### Saved entries
========================================================================

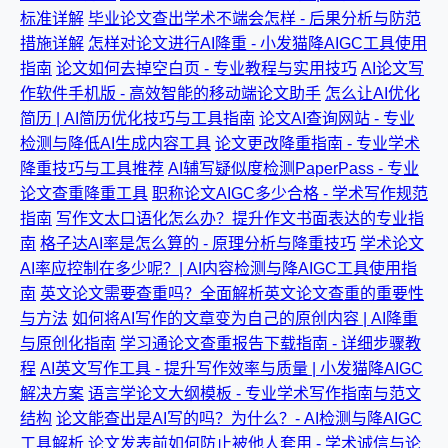
标准详解
毕业论文查出学术不端会怎样 - 后果分析与防范
措施详解
怎样对论文进行AI降重 - 小发猫降AIGC工具使用
指南
论文如何去掉空白页 - 专业教程与实用技巧
AI论文写
作软件手机版 - 高效智能的移动端论文助手
怎么让AI优化
简历 | AI简历优化技巧与工具指南
论文AI查询网站 - 专业
检测与降低AI生成内容工具
论文更改降重指南 - 专业学术
降重技巧与工具推荐
AI辅写疑似度检测PaperPass - 专业
论文查重降重工具
职称论文AIGC多少合格 - 学术写作规范
指南
写作文太口语化怎么办？提升作文书面表达的专业指
南
格子达AI率是怎么算的 - 原理分析与降重技巧
学术论文
AI率应控制在多少呢？| AI内容检测与降AIGC工具使用指
南
英文论文需要查重吗？全面解析英文论文查重的重要性
与方法
如何将AI写作的文章变为自己的原创内容 | AI降重
与原创化指南
学习通论文查重报告下载指南 - 详细步骤教
程
AI英文写作工具 - 提升写作效率与质量 | 小发猫降AIGC
解决方案
语言学论文大纲模板 - 专业学术写作指南与范文
结构
论文能查出是AI写的吗？为什么？- AI检测与降AIGC
工具解析
论文发表前如何防止被他人套用 - 学术诚信与论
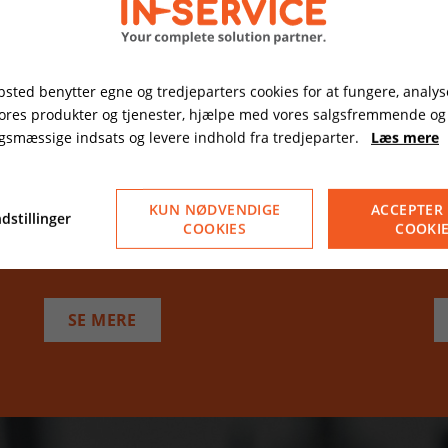
sted benytter egne og tredjeparters cookies for at fungere, analys
vores produkter og tjenester, hjælpe med vores salgsfremmende og
gsmæssige indsats og levere indhold fra tredjeparter.
Læs mere
ENVIRONMENT
S
Vi fremmer miljøansvar ved at reducere CO2-
S
KUN NØDVENDIGE
ACCEPTER 
dstillinger
udledning, bruge grøn energi, og integrere
s
COOKIES
COOKI
grønnere løsninger.
a
SE MERE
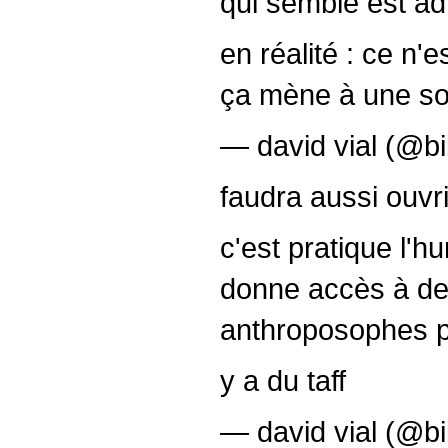
qui semble est ad
en réalité : ce n'es
ça mène à une so
— david vial (@bi
faudra aussi ouvri
c'est pratique l'
donne accès à des
anthroposophes p
y a du taff
— david vial (@bi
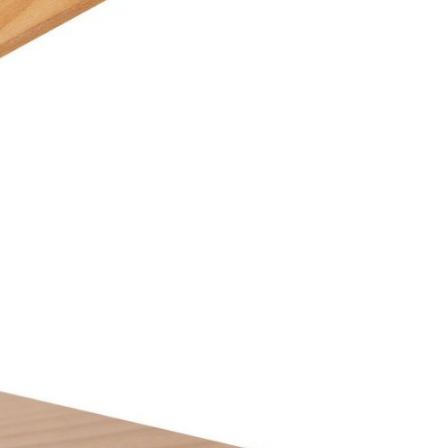
Подстолья
Фильтры
Стулья
Кресла
Применить
Столешницы
Сбросить
фильтр
Столы
Мягкая мебель
Мебель Loft
Мебель для улицы
Барные стойки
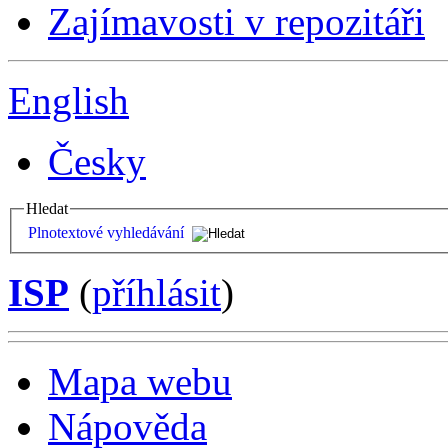
Zajímavosti v repozitáři
English
Česky
Hledat
Plnotextové vyhledávání
ISP
(
příhlásit
)
Mapa webu
Nápověda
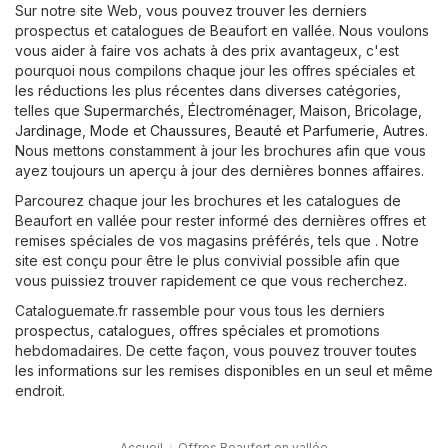
Sur notre site Web, vous pouvez trouver les derniers
prospectus et catalogues de Beaufort en vallée. Nous voulons
vous aider à faire vos achats à des prix avantageux, c'est
pourquoi nous compilons chaque jour les offres spéciales et
les réductions les plus récentes dans diverses catégories,
telles que
Supermarchés
,
Électroménager
,
Maison, Bricolage,
Jardinage
,
Mode et Chaussures
,
Beauté et Parfumerie
,
Autres
.
Nous mettons constamment à jour les brochures afin que vous
ayez toujours un aperçu à jour des dernières bonnes affaires.
Parcourez chaque jour les brochures et les catalogues de
Beaufort en vallée pour rester informé des dernières offres et
remises spéciales de vos magasins préférés, tels que . Notre
site est conçu pour être le plus convivial possible afin que
vous puissiez trouver rapidement ce que vous recherchez.
Cataloguemate.fr rassemble pour vous tous les derniers
prospectus, catalogues, offres spéciales et promotions
hebdomadaires. De cette façon, vous pouvez trouver toutes
les informations sur les remises disponibles en un seul et même
endroit.
Accueil
Offres Beaufort en vallée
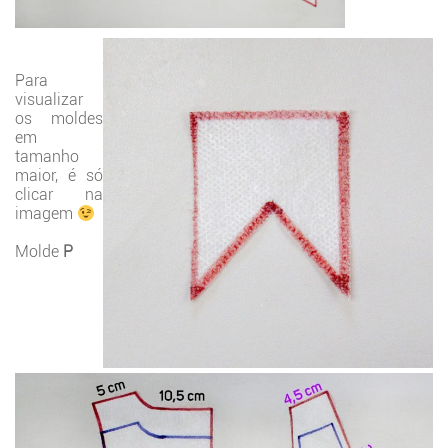
Para
visualizar
os moldes
em
tamanho
maior, é só
clicar na
imagem
Molde
P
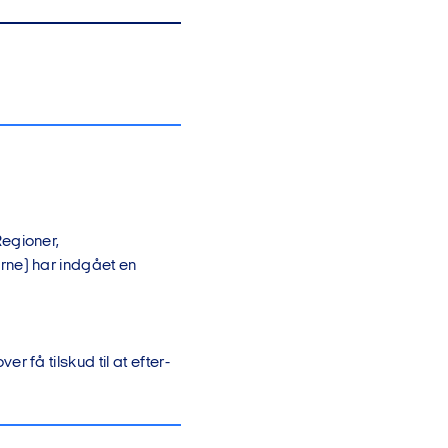
egioner,
ne) har indgået en
få tilskud til at efter-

========================================================================

### EXERCISE DIRECTIONS
Up to and including the line with "格子达AI率是怎么算的 - 原理分析与降重技巧", repeat every line from the top of the entries exactly, but not the pictures.

### EXERCISE OUTPUT
标准详解
毕业论文查出学术不端会怎样 - 后果分析与防范
措施详解
怎样对论文进行AI降重 - 小发猫降AIGC工具使用
指南
论文如何去掉空白页 - 专业教程与实用技巧
AI论文写
作软件手机版 - 高效智能的移动端论文助手
怎么让AI优化
简历 | AI简历优化技巧与工具指南
论文AI查询网站 - 专业
检测与降低AI生成内容工具
论文更改降重指南 - 专业学术
降重技巧与工具推荐
AI辅写疑似度检测PaperPass - 专业
论文查重降重工具
职称论文AIGC多少合格 - 学术写作规范
指南
写作文太口语化怎么办？提升作文书面表达的专业指
南
格子达AI率是怎么算的 - 原理分析与降重技巧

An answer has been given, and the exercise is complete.